Si nous avons parcouru hier des pays abandonnés et sauvages, nous en sommes trop amplement dédommagés aujourd'hui. Une multitude de femmes, les unes à pied, les autres à cheval, circulent dans toutes les directions et ne manquent pas d'accabler les «chiens de chrétiens» des compliments les moins aimables. Leurs compagnons, plus timides et persuadés que nous n'aurons pas à leur endroit le respect dont ils nous savent imbus envers le beau sexe, quelle que soit sa laideur, se tiennent à distance de nos fouets, mais nous pétrifieraient de leurs regards farouches s'ils pouvaient leur communiquer les vertus de la tête de Méduse.
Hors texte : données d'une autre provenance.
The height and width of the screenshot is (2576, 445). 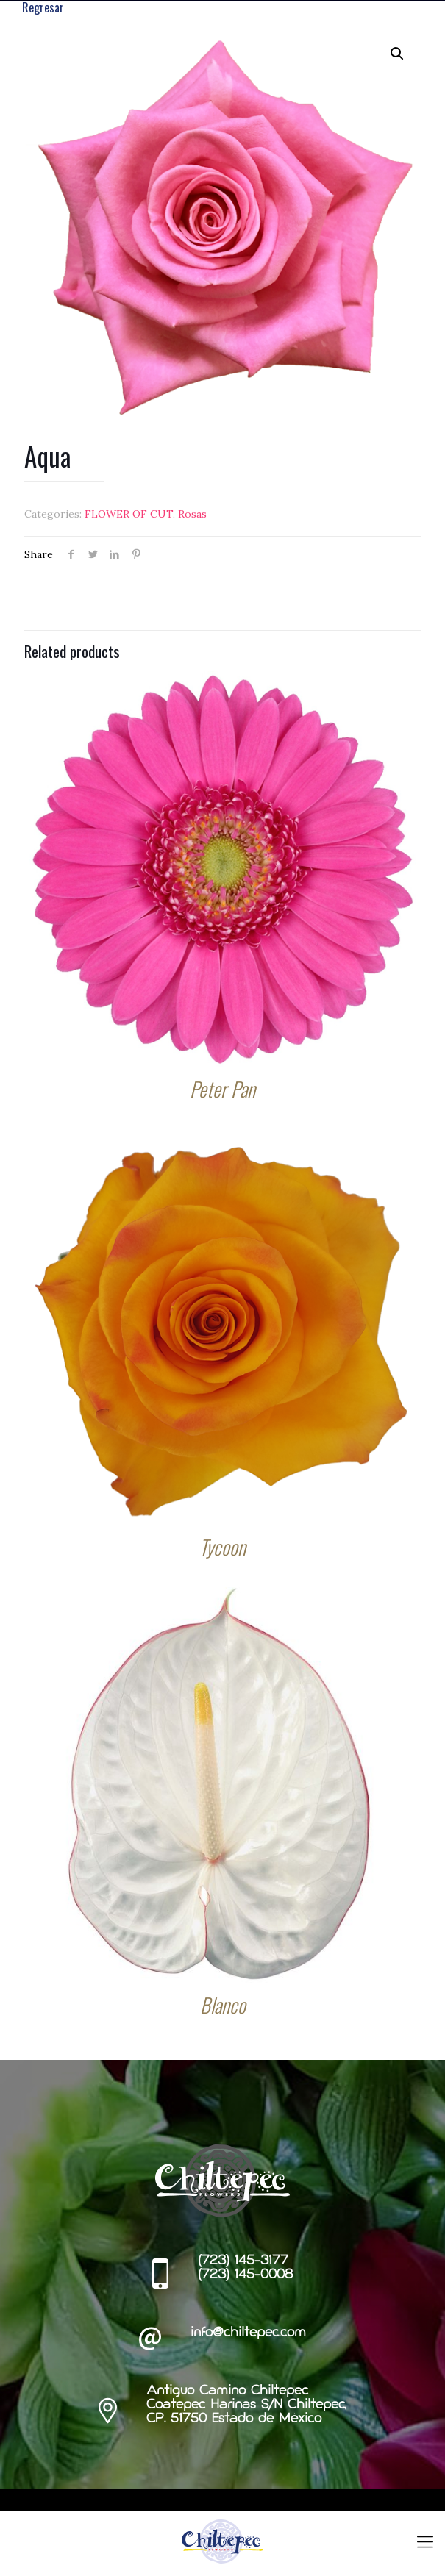 I want to click on Blanco, so click(x=223, y=2004).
On respire déjà un capiteux parfum de fanatisme.

La splendeur de la végétation aide à faire oublier l'aménité des passants, et notre petite troupe arrive sans encombre devant la cité de Houssein.

Au-devant d'une porte à prétentions monumentales s'étend une vaste place encombrée de dalles tumulaires, les unes déjà achevées, les autres à l'état d'ébauche. Les tailleurs de pierre, assis sur leurs talons, guettent la venue des convois mortuaires et d'un air engageant proposent leur marchandise aux parents des défunts. Les prix longuement débattus et l'affaire terminée, ils prennent sur-le-champ les noms du mort, de ses ascendants et descendants, et gravent au plus vite l'inscription afin qu'arrivés en terre sanctifiée les cadavres n'aient point à attendre longtemps une sépulture qu'ils sont venus chercher de si loin.

Le bazar aux pierres tombales franchi, nos guides se dirigent vers la porte; mais des gardiens les arrêtent et d'un ton bourru leur intiment l'ordre péremptoire de rebrousser chemin, de longer l'enceinte et de choisir, pour pénétrer dans la ville sainte, un quartier moins populeux, afin que les yeux délicats des pèlerins ne soient point blessés à la vue des infidèles.

Une confusion extraordinaire règne près des murs entourés de ces innombrables campements de dévots qui ne peuvent, faute d'argent, fréquenter les caravansérails. Chaque voyageur, campé auprès de bagages misérables et de chevaux étiques, chantonne quelque invocation pieuse tout en mangeant des dattes mieux pourvues de noyaux que de chair.

Une porte donnant accès sur un boulevard d'haussmannisation récente s'ouvre à l'extrémité des fortifications et conduit jusqu'à une vaste place. Les guides s'arrêtent à mi-chemin et entrent enfin dans une maison de très pauvre apparence dont les misérables chambres entourent une sorte de poulailler boueux. Kerbéla est un pèlerinage trop suivi pour qu'on n'y trouve point de meilleur caravansérail; mais nos serviteurs ont fait preuve de prudence en ne nous mettant pas en contact avec des gens fanatisés par les exhortations des mollahs et énervés par les fatigues d'un long voyage. Après avoir pris possession de pièces étroites situées au premier étage, je monte jusqu'aux terrasses, mes observatoires habituels, et j'aperçois enfin l'ensemble de la ville. A gauche s'élèvent la coupole et les minarets d'or du tombeau de Houssein; à droite, un dôme revêtu de faïence bleu turquoise, construit sans doute sous les derniers Sofis.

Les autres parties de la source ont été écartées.